Columbus Center hosts 12th annual Chess Tournament
Nov 04, 2019 04:12PM
By Nichole Duffy
The Columbus Center will host South Salt Lake’s annual Chess Tournament on Nov. 2. (Photo by Sk/Unsplash)
By Nichole Duffy | [email protected]
The long corridors in the Columbus Center (2531 S. 400 East) usually host kids participating in the after-school program, but on Nov. 2, it is transformed into an all out chess tournament. Kids age five to 18 come from all over Utah to attend the annual chess tournament, which began in 2007.
According to Recreation Deputy Director Myrna Clark, “Our first tournament we had 70 participants, [now] we average around 120.”
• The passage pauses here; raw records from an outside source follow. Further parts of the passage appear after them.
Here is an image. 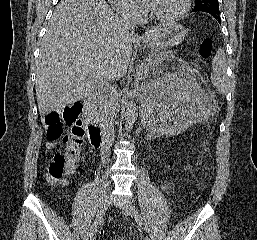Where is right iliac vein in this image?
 I'll return each instance as SVG.
<instances>
[{"label": "right iliac vein", "instance_id": "1", "mask_svg": "<svg viewBox=\"0 0 257 240\" xmlns=\"http://www.w3.org/2000/svg\"><path fill=\"white\" fill-rule=\"evenodd\" d=\"M109 205H110V199H109L107 193H104V196L99 205L97 219L90 226V228L85 232V234L82 237V240H92L93 235L95 233L96 226L100 222V220L103 217V215L105 214V212L108 210Z\"/></svg>", "mask_w": 257, "mask_h": 240}]
</instances>
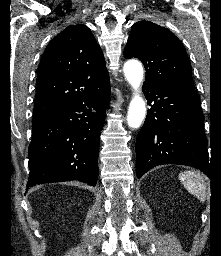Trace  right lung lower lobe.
I'll list each match as a JSON object with an SVG mask.
<instances>
[{
  "mask_svg": "<svg viewBox=\"0 0 221 256\" xmlns=\"http://www.w3.org/2000/svg\"><path fill=\"white\" fill-rule=\"evenodd\" d=\"M110 92L109 85L98 94L33 117L27 188L69 180L97 184L100 132Z\"/></svg>",
  "mask_w": 221,
  "mask_h": 256,
  "instance_id": "98d812e1",
  "label": "right lung lower lobe"
}]
</instances>
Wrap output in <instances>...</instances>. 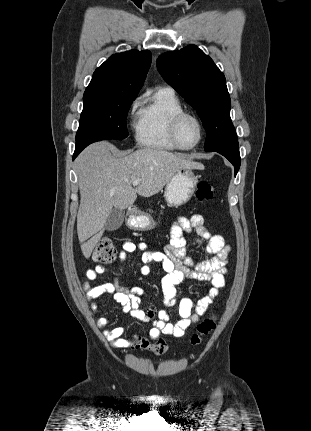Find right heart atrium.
Instances as JSON below:
<instances>
[{"label": "right heart atrium", "mask_w": 311, "mask_h": 431, "mask_svg": "<svg viewBox=\"0 0 311 431\" xmlns=\"http://www.w3.org/2000/svg\"><path fill=\"white\" fill-rule=\"evenodd\" d=\"M143 101H144V96H138L134 98L129 107L130 114H134L137 108L142 104Z\"/></svg>", "instance_id": "1"}]
</instances>
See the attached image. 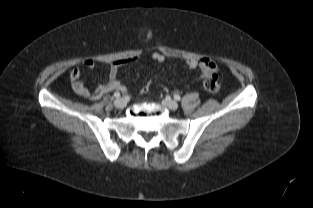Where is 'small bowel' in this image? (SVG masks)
<instances>
[{
	"mask_svg": "<svg viewBox=\"0 0 313 208\" xmlns=\"http://www.w3.org/2000/svg\"><path fill=\"white\" fill-rule=\"evenodd\" d=\"M151 58L158 63H162L165 60V56L160 52H153ZM135 60L136 57H129L113 61L110 66L109 80L106 83L99 85L95 90H91L85 85L81 79V70L79 68H75L70 73L72 89L77 95L93 101L100 99L104 94L113 90L126 92V87L117 79V74L122 66ZM82 64L87 69H92L95 66V62L91 58L85 59ZM186 65L190 70L200 69L202 77H206L209 73L216 71L217 69L216 63L207 57L200 59H188L186 61Z\"/></svg>",
	"mask_w": 313,
	"mask_h": 208,
	"instance_id": "obj_1",
	"label": "small bowel"
}]
</instances>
It is no surprise that the chess tournament has gained momentum. Clark attributes the growth to the versatility of chess. “Chess was a tool we hoped that students, parents, and extended families can use as a means to understand logic, planning, strategy and have fun while spending time together. It is a lifelong game that even grandparents can be engaged in with their grandchildren.”
The logistics are fair, grouping players in accordance with their grade, which follow this structure: kindergarten-second, third-fourth, fifth-sixth, seventh-ninth and 10th-12th-graders. But that does not stop anyone from seeking a challenge. “We have had younger players come in and request to play up with the older group and have done very well,” Clark said.
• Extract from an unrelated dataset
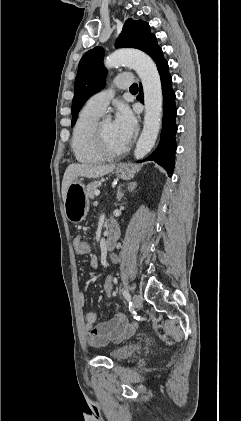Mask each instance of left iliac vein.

There is typically between 30 and 50 schools that participate in the annual tournament. Of course, with that many schools there is a computer program that helps alleviate some of the pressure off the organizers. Clark explained, “We use a computer program that randomly matches players in their perspective sections. Each participant plays in five rounds of games. The computer pairs each section in accordance to wins and losses after each round. By the end of round five results should reflect winners of each section.”
The great thing about the SSL chess tournament is that no matter your skill level, there is a place for you. It is about rallying together as a community that makes this tournament special. According to Clark roughly a third of the participants are beginners, and after their first delve into chess, she sees them return year after year.
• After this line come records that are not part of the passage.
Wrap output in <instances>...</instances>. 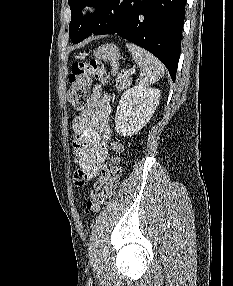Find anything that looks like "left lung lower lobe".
<instances>
[{
    "label": "left lung lower lobe",
    "mask_w": 233,
    "mask_h": 286,
    "mask_svg": "<svg viewBox=\"0 0 233 286\" xmlns=\"http://www.w3.org/2000/svg\"><path fill=\"white\" fill-rule=\"evenodd\" d=\"M186 0H105L87 30L90 35L117 34L154 54L175 81L181 51Z\"/></svg>",
    "instance_id": "1"
}]
</instances>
Some of the older participants, according to Clark, “use the tournament as preparatory for the state tournaments in the spring.”
The tournament is scheduled Nov. 2 and check in begins at 8 a.m. There are trophies for each grade for students who place first through fifth. But don’t worry, all participants are awarded a participation medal. If you have not yet registered, there is registration available at the door for an additional $5.
Chess is an integral part of life and when asked why she thinks it is important and impactful, Clark replied, “It requires time, and very little space and not a lot of limitations. Chess is recognized in over 100 Olympic communities as a sport. Everyone can play chess, but it is learning and understanding the game that helps the mind to stay active and sharp.”
The SSL Recreation Department was recently awarded as one of the Utah Recreation and Parks Association outstanding programs in the state for its annual chess tournament.